Majdi Benoura, 30, a Palestinian cameraman working for Qatar's al-Jazeera station, was wounded in the neck as he was filming from the roof of the city's Star Hotel, colleagues said.
 
"ONE-WAY TICKET"
 
Sharon said he had told world leaders worried about Arafat's plight that they could pluck him from Ramallah by helicopter.
 
"First of all, I would have to first bring it to the cabinet -- it should be approved. Second, he could not take anyone with him because there are wanted (people) and murderers around him there," Sharon told reporters at a West Bank army base.
 
"And the third thing is it has got to be one-way ticket. He would not be able to return," he said in televised footage.
 
Under pressure from Arab and European leaders to take the lead in defusing the conflict, President Bush defended his approach and urged Arafat to condemn suicide bombings.
 
The U.N. Security Council Saturday called on Israel to leave Ramallah and other West Bank towns, but the White House appears to back Israel's line that a cease-fire must come first.
 
Israel has refused to let envoys from the United Nations, United States, Russia and the European Union visit Arafat in Ramallah, a spokesman for EU envoy Miguel Moratinos said.
 
"Yesterday we requested a visit to Ramallah. Mr. Zinni put in a request on behalf of the quartet," the spokesman said, referring to the U.S. envoy Anthony Zinni. "It was rejected."
 
Oil prices hit a six-month high on fears that unrest could spread in the Middle East, which holds two-thirds of world oil reserves, though no support emerged for Iraq's proposal to use an oil embargo to put pressure on Israel's supporters.
 
Israeli tanks and helicopter gunships blitzed the headquarters of a Palestinian security chief, Jibril al-Rajoub, near Ramallah, setting buildings ablaze and causing an unknown number of casualties among the 400 people said to be inside.
 
Rajoub, who was evacuated earlier, denied there were any militants wanted by Israel sheltering in the compound.
 
In Ramallah, the head of medical services in the West Bank said three civilians had been killed in the city Tuesday.
 
Moussa Abu Hmaid said an Israeli sniper had shot dead a 56-year-old woman outside Ramallah hospital.

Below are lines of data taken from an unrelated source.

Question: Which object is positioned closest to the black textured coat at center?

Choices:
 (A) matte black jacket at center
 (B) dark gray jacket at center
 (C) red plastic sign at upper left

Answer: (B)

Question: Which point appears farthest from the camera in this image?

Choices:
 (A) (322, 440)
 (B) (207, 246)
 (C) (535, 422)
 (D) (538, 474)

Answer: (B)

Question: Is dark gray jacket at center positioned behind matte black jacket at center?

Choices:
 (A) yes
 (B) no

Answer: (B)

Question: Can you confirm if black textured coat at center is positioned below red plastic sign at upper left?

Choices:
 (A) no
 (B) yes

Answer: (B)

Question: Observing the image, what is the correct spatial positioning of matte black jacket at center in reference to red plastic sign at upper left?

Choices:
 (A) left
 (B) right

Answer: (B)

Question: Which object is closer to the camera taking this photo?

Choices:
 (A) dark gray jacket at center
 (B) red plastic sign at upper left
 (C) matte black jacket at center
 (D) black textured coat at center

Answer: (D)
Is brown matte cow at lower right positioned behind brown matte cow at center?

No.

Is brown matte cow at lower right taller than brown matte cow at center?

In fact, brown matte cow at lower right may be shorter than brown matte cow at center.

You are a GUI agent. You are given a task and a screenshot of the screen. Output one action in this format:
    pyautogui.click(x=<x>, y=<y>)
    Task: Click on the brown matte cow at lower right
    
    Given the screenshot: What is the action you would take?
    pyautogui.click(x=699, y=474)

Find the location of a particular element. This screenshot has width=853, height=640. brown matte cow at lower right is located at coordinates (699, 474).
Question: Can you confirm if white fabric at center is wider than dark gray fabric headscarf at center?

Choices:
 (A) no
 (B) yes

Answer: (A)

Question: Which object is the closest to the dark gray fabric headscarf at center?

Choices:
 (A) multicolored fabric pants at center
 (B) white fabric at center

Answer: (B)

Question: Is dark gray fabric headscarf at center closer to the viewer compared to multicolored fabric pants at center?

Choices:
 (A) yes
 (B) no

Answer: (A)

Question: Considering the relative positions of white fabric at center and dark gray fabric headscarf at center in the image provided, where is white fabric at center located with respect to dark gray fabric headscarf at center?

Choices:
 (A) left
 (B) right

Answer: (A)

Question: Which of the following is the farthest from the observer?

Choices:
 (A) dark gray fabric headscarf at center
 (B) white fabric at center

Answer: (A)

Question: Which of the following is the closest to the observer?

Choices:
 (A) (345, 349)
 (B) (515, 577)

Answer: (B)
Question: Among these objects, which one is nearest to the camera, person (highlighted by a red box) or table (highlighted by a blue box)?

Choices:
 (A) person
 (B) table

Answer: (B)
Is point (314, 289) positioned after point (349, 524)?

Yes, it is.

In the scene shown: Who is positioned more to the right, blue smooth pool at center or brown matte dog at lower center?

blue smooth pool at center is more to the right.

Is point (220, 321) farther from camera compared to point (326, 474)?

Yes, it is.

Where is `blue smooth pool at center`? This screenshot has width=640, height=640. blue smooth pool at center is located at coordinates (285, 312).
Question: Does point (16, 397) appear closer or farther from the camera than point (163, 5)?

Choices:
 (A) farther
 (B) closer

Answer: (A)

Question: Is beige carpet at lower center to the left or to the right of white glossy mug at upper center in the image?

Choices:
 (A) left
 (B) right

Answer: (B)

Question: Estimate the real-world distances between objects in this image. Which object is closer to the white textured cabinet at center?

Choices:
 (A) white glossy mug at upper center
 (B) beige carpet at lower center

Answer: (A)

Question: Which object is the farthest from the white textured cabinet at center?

Medical workers had found the bodies of two other Palestinians, a handicapped man named Ayoub Musallam, 40, and Mohammed Mahroum, 32.
 
CURFEW IN TULKARM
 
Troops thrust into the northern city of Tulkarm and nearby villages of Anabta and Kafr al-Labad. In Tulkarm, soldiers ordered terrified residents to stay indoors or be shot. "A curfew is imposed. Any violators will be fired at," they shouted, witnesses said.
 
A Palestinian official said troops had shot dead a retarded man aged 42 near a checkpoint outside Bala'a, north of Tulkarm.
 
Israel army radio said two Palestinians had been found dead in a car near Tulkarm, with a note from a group calling itself "The Tears of the Widows and Children." The radio said police believed a Jewish underground group was behind the killings.
 
Israel's military offensive began Friday when it sent tanks to besiege Arafat's headquarters after a suicide bombing killed 22 people during a religious Passover feast Wednesday.
 
But the campaign has so far failed to halt suicide bombings, of which there have been six in as many days.
 
Israeli Foreign Minister Shimon Peres told army radio the West Bank incursions might last for weeks. "We have no intention of staying there a protracted time -- three to four weeks."
 
Police were on high alert in Jerusalem after a bomber blew himself up at a checkpoint Monday, killing a policeman.
 
Army radio said a gunman was killed while trying to attack an Israeli cooperative farm just north of the West Bank.
 
At least 1,138 Palestinians and 400 Israelis have been killed since the Palestinian revolt began in September 2000.
 
Iranian-backed Hizbollah guerrillas fired a Katyusha rocket into Israel from Lebanon early Tuesday, Israeli security sources said. It was the first such strike since Israel's army withdrew from Lebanon in May 2000 after a 22-year occupation.
 
"The situation in Lebanon we view gravely and I am sure that we will respond suitably," Sharon told army radio.